> **MATERIAL FOR THIS TASK**
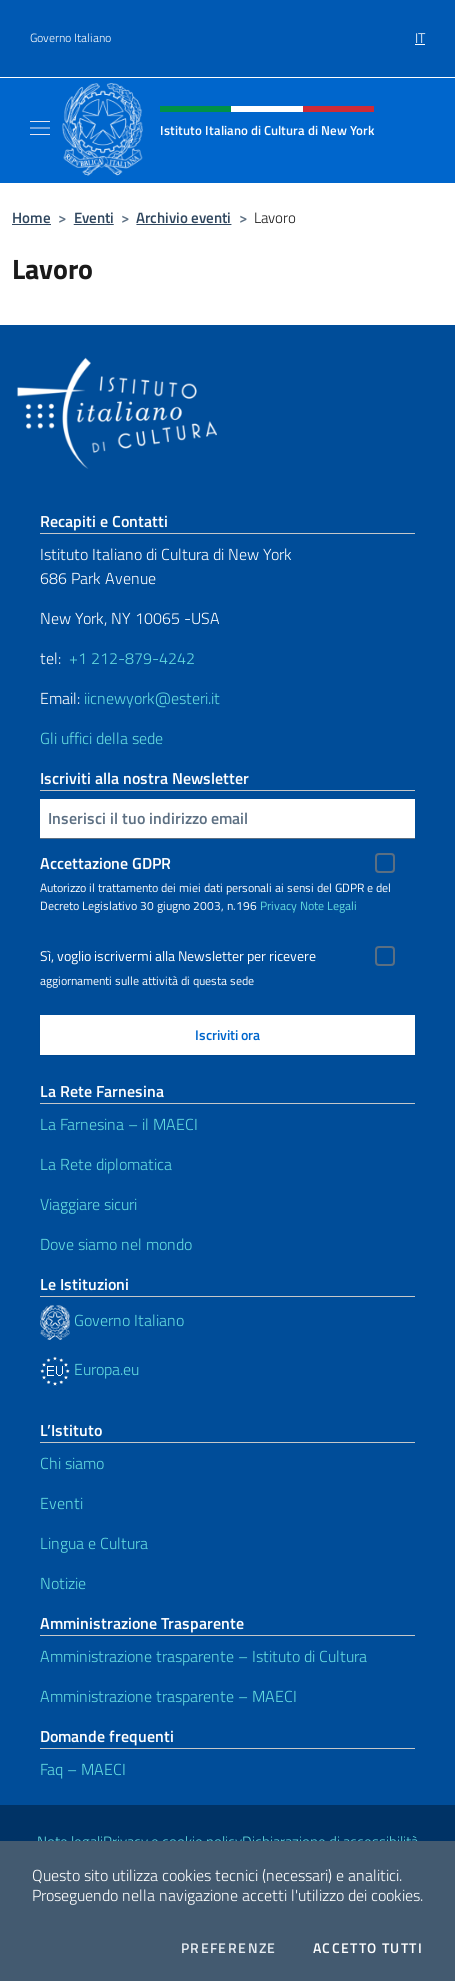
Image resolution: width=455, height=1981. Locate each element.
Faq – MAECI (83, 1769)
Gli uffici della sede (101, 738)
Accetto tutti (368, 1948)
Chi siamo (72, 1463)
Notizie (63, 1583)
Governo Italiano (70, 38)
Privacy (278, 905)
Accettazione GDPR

--

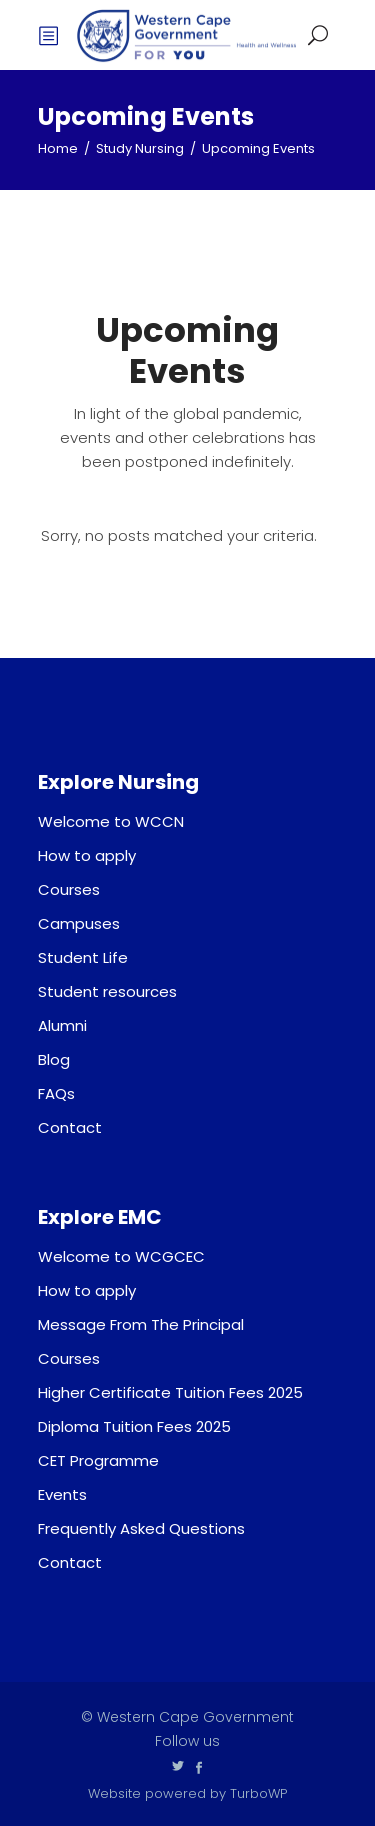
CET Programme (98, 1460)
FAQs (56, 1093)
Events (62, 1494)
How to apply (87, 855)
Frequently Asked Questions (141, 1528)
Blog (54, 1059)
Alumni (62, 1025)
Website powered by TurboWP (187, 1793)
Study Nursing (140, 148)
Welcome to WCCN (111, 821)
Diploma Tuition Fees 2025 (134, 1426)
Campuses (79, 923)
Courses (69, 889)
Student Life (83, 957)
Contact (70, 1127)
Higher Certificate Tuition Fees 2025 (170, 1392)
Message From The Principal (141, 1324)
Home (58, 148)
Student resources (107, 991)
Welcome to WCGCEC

> **ASSIGNED TASK**
Work out how many lines of the material above contain "Fees", then write that number alone.

> **REPLY**
2